We’ve heard a lot this week about earthquake aid for Haiti. As is always the case when large numbers are bandied about in the news media, it’s hard to get a feeling of scale. For example, Canada has, at the time of writing, pledged to donate nearly 5.5M dollars to the aid effort. What does this number really mean? Well, considering Canada’s population of 33.3M, the aid works out to about 16 cents per Canadian citizen. 16 cents doesn’t buy you much these days. A sip of coffee, or – say – 3.14 minutes of Avatar; barely enough to get through the credits.

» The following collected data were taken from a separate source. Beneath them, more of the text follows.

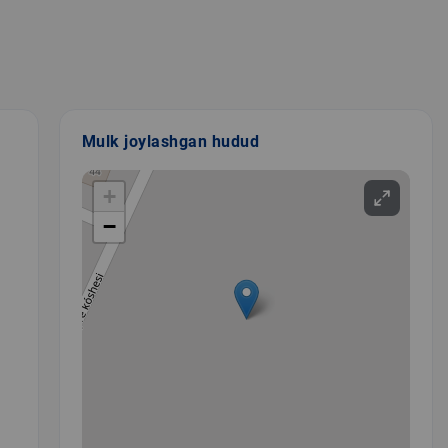
Mulk joylashgan hudud
+
−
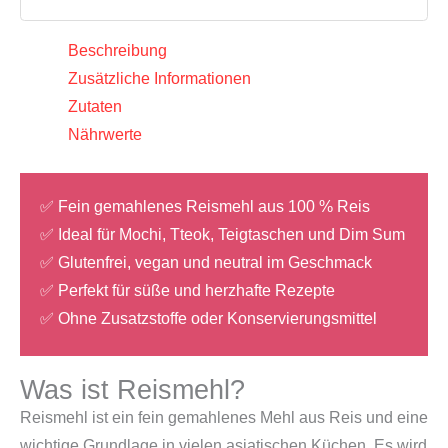
Menge
Beschreibung
Zusätzliche Informationen
Zutaten
Nährwerte
✅ Fein gemahlenes Reismehl aus 100 % Reis
✅ Ideal für Mochi, Tteok, Teigtaschen und Dim Sum
✅ Glutenfrei, vegan und neutral im Geschmack
✅ Perfekt für süße und herzhafte Rezepte
✅ Ohne Zusatzstoffe oder Konservierungsmittel
Was ist Reismehl?
Reismehl ist ein fein gemahlenes Mehl aus Reis und eine
wichtige Grundlage in vielen asiatischen Küchen. Es wird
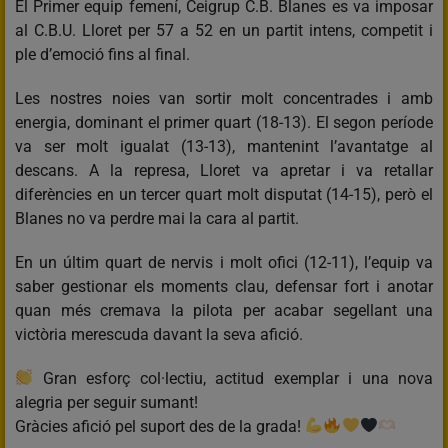
El Primer equip femení, Ceigrup C.B. Blanes es va imposar
al C.B.U. Lloret per 57 a 52 en un partit intens, competit i
ple d’emoció fins al final.
Les nostres noies van sortir molt concentrades i amb
energia, dominant el primer quart (18-13). El segon període
va ser molt igualat (13-13), mantenint l’avantatge al
descans. A la represa, Lloret va apretar i va retallar
diferències en un tercer quart molt disputat (14-15), però el
Blanes no va perdre mai la cara al partit.
En un últim quart de nervis i molt ofici (12-11), l’equip va
saber gestionar els moments clau, defensar fort i anotar
quan més cremava la pilota per acabar segellant una
victòria merescuda davant la seva afició.
Gran esforç col·lectiu, actitud exemplar i una nova
alegria per seguir sumant!
Gràcies afició pel suport des de la grada!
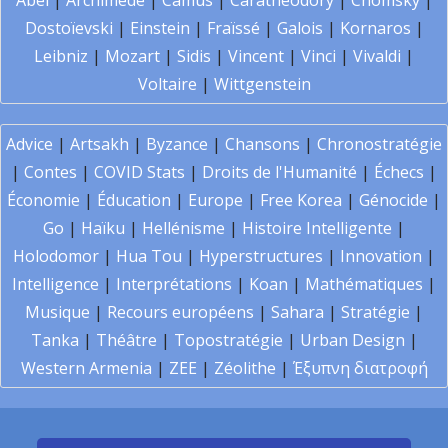
Abel
|
Archimède
|
Camus
|
Carathéodory
|
Chomsky
|
Dostoïevski
|
Einstein
|
Fraïssé
|
Galois
|
Kornaros
|
Leibniz
|
Mozart
|
Sidis
|
Vincent
|
Vinci
|
Vivaldi
|
Voltaire
|
Wittgenstein
Advice
|
Artsakh
|
Byzance
|
Chansons
|
Chronostratégie
|
Contes
|
COVID Stats
|
Droits de l'Humanité
|
Échecs
|
Économie
|
Éducation
|
Europe
|
Free Korea
|
Génocide
|
Go
|
Haïku
|
Hellénisme
|
Histoire Intelligente
|
Holodomor
|
Hua Tou
|
Hyperstructures
|
Innovation
|
Intelligence
|
Interprétations
|
Koan
|
Mathématiques
|
Musique
|
Recours européens
|
Sahara
|
Stratégie
|
Tanka
|
Théâtre
|
Topostratégie
|
Urban Design
|
Western Armenia
|
ZEE
|
Zéolithe
|
Έξυπνη διατροφή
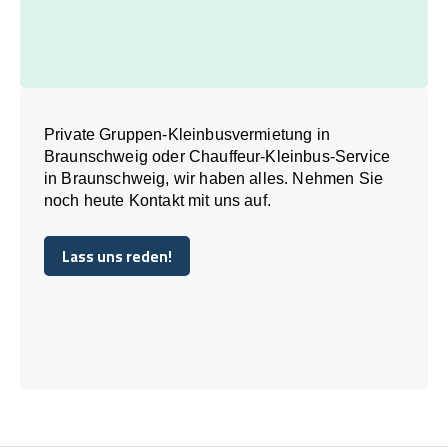
Private Gruppen-Kleinbusvermietung in
Braunschweig oder Chauffeur-Kleinbus-Service
in Braunschweig, wir haben alles. Nehmen Sie
noch heute Kontakt mit uns auf.
Lass uns reden!
Lass uns reden!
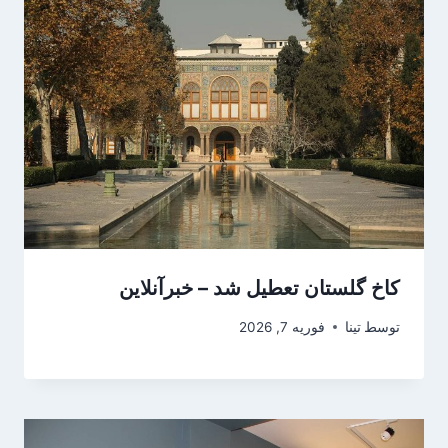
کاخ گلستان تعطیل شد – خبرآنلاین
توسط
تینا
فوریه 7, 2026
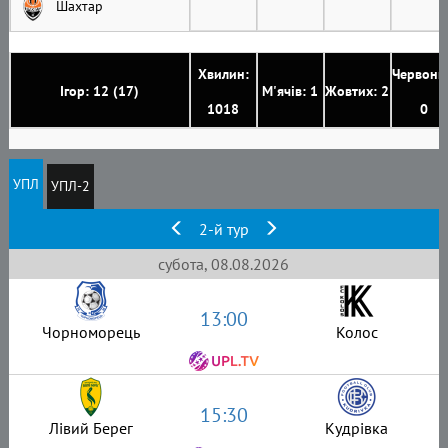
Шахтар
Хвилин:
Червони
Ігор: 12 (17)
М'ячів: 1
Жовтих: 2
1018
0
УПЛ
УПЛ-2
2-й тур
субота, 08.08.2026
13:00
Чорноморець
Колос
15:30
Лівий Берег
Кудрівка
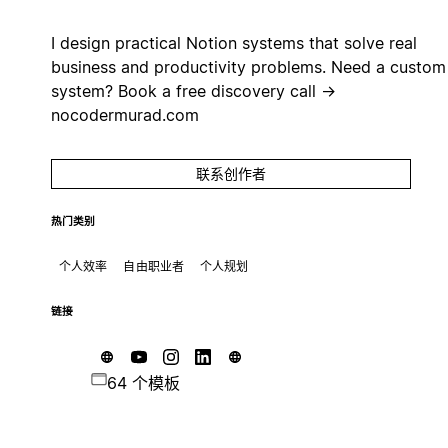
I design practical Notion systems that solve real
business and productivity problems. Need a custom
system? Book a free discovery call →
nocodermurad.com
联系创作者
热门类别
个人效率
自由职业者
个人规划
链接
64 个模板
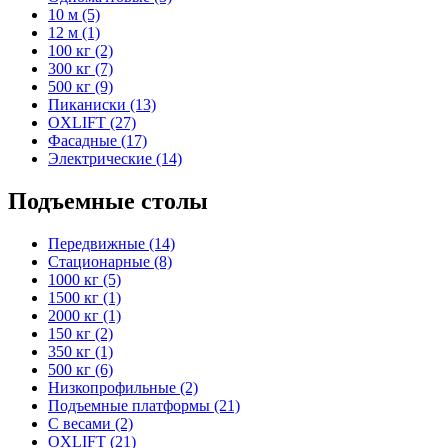
10 м (5)
12 м (1)
100 кг (2)
300 кг (7)
500 кг (9)
Пиканиски (13)
OXLIFT (27)
Фасадные (17)
Электрические (14)
Подъемные столы
Передвижные (14)
Стационарные (8)
1000 кг (5)
1500 кг (1)
2000 кг (1)
150 кг (2)
350 кг (1)
500 кг (6)
Низкопрофильные (2)
Подъемные платформы (21)
С весами (2)
OXLIFT (21)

How many Avatar minutes are governments around the world pledging? Sweden leads the way, with almost 38 minutes per citizen – almost a quarter of the movie. Other Scandinavian countries round out the top 6, along with Luxembourg, Guyana, and Estonia.

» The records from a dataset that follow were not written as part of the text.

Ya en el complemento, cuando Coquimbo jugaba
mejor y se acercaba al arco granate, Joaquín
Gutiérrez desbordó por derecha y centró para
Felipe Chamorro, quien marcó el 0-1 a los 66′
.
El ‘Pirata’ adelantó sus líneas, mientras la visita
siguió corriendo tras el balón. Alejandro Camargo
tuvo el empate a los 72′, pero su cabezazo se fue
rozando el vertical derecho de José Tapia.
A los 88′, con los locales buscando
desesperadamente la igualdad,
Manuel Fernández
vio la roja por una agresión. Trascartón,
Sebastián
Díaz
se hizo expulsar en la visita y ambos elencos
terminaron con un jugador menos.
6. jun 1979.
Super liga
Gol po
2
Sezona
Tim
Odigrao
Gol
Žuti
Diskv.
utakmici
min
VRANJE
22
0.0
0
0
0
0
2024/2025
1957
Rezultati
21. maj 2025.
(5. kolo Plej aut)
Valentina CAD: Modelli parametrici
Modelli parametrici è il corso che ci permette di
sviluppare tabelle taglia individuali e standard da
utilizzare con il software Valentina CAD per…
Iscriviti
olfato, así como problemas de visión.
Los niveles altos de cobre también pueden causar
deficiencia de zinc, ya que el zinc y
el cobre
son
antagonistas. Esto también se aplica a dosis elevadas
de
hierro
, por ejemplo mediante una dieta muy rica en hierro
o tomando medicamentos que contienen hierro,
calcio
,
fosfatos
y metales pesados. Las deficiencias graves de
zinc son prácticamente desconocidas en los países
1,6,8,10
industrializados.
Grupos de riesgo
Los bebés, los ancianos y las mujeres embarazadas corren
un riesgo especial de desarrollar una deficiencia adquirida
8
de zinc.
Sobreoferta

Here are the times for some other countries:
Sweden: 38 minutes
Luxembourg: 28 minutes
Denmark: 26 minutes
Guyana: 25 minutes
Norway: 20 minutes
Estonia: 14 minutes
Australia: 8 minutes
Finland: 6 minutes
United States: 6 minutes
Switzerland: 5 minutes
New Zealand: 4 minutes
Netherlands: 3 minutes
United Kingdom: 3 minutes
Canada: 3 minutes
Spain: 2 minutes
Brazil: 2 minutes
Germany: 1 minute
Japan: 1 minute
Morocco: 1 minute
Poland: 1 minute
Italy: 1 minute
The images in this post are exports from a Processing tool that I built to manage the data and to render the film strips. The application reads data from a Google spreadsheet – the original data was published by the always excellent Guardian Data Blog. If there’s enough interest, I will post the tool and the source later this week.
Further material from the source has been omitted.